* **GOAL OF THE EXERCISE**
Here are some records; copy every line that holds the word "Nhân".

(Records from a data collection)
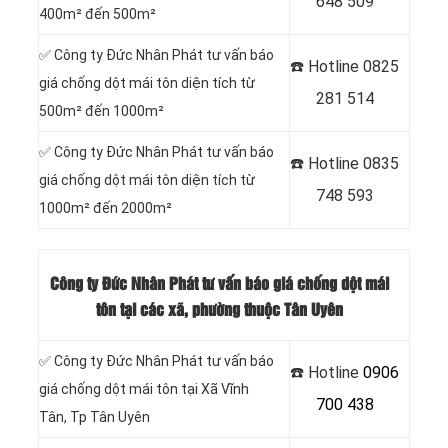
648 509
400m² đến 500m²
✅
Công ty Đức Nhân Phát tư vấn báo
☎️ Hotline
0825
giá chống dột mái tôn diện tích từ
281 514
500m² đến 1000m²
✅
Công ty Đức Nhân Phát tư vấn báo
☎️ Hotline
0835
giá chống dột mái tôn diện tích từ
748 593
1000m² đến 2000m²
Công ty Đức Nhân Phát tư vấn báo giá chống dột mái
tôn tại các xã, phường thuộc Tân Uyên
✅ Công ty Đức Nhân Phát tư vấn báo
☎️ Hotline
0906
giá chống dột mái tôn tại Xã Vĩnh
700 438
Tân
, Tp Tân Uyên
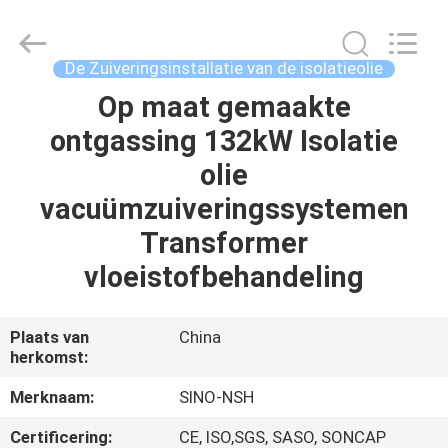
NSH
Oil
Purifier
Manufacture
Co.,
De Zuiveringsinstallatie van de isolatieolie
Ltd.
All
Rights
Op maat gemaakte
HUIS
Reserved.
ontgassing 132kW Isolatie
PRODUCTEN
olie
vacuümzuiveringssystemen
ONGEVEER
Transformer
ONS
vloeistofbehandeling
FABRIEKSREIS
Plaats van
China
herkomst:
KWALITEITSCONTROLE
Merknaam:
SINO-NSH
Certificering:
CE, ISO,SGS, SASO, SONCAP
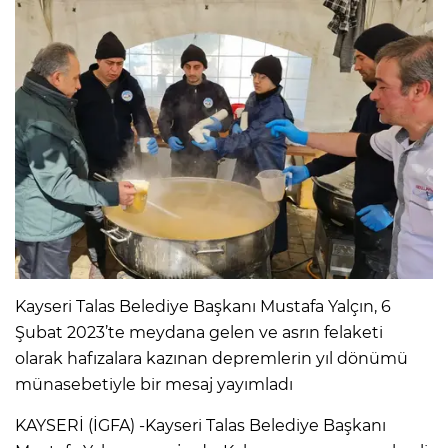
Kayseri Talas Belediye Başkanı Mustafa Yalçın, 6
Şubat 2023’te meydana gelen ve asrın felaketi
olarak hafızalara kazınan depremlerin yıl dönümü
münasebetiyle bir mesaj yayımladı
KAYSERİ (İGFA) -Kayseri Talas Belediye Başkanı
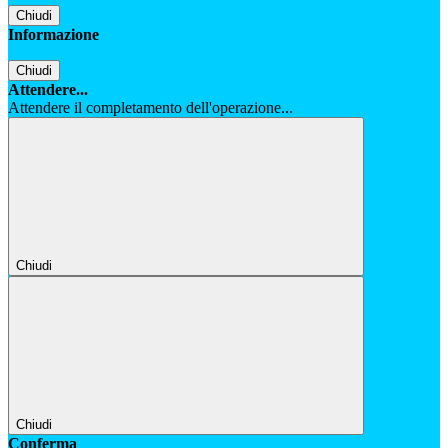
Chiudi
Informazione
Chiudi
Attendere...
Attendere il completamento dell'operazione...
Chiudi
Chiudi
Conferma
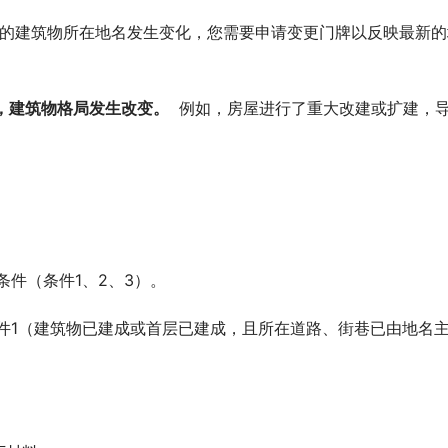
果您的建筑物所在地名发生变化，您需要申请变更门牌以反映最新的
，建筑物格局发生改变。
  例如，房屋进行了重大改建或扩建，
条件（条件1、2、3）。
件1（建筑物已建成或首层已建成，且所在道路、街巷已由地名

* **WORKED SOLUTION**
Công ty Đức Nhân Phát tư vấn báo
Công ty Đức Nhân Phát tư vấn báo
Công ty Đức Nhân Phát tư vấn báo giá chống dột mái
✅ Công ty Đức Nhân Phát tư vấn báo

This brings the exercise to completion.